[Opening LISTED ENTRIES section]

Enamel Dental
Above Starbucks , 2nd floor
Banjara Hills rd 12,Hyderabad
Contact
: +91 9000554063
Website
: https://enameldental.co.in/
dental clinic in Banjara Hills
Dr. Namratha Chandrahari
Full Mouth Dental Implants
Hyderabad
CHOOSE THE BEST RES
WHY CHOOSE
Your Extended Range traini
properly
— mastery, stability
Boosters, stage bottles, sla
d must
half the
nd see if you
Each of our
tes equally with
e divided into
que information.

[Closing LISTED ENTRIES section]
[Opening LISTED ENTRIES section]

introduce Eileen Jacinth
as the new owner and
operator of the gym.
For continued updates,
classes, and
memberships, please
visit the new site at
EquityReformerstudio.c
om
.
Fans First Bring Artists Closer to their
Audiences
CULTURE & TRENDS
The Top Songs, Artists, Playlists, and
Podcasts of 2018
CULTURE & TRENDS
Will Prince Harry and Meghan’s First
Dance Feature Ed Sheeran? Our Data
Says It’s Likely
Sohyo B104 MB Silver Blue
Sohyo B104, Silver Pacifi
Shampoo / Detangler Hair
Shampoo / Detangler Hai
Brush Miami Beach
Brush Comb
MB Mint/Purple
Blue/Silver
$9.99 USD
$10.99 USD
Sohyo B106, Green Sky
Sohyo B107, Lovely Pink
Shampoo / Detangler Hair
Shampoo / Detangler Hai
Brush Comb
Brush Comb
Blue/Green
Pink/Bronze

[Closing LISTED ENTRIES section]
[Opening LISTED ENTRIES section]

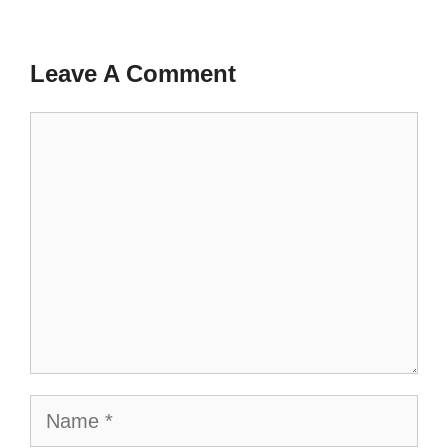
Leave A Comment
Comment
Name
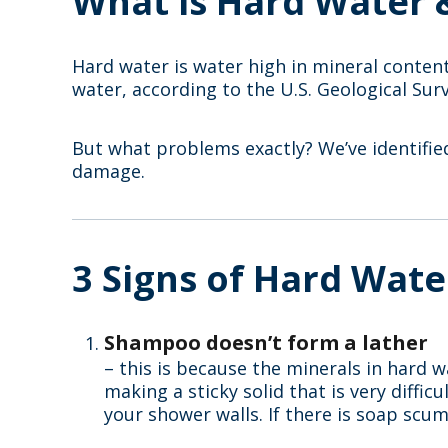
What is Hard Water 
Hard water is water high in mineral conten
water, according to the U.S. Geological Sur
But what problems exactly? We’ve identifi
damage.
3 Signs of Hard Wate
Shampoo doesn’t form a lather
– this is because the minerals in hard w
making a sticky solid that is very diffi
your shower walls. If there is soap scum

[Closing LISTED ENTRIES section]

Your task for the entries above: copy exactly the span starting with the line with "memberships, please" and going on through the line with "Pink/Bronze", both lines included, and nothing else.

**WRITTEN SOLUTION**
memberships, please
visit the new site at
EquityReformerstudio.c
om
.
Fans First Bring Artists Closer to their
Audiences
CULTURE & TRENDS
The Top Songs, Artists, Playlists, and
Podcasts of 2018
CULTURE & TRENDS
Will Prince Harry and Meghan’s First
Dance Feature Ed Sheeran? Our Data
Says It’s Likely
Sohyo B104 MB Silver Blue
Sohyo B104, Silver Pacifi
Shampoo / Detangler Hair
Shampoo / Detangler Hai
Brush Miami Beach
Brush Comb
MB Mint/Purple
Blue/Silver
$9.99 USD
$10.99 USD
Sohyo B106, Green Sky
Sohyo B107, Lovely Pink
Shampoo / Detangler Hair
Shampoo / Detangler Hai
Brush Comb
Brush Comb
Blue/Green
Pink/Bronze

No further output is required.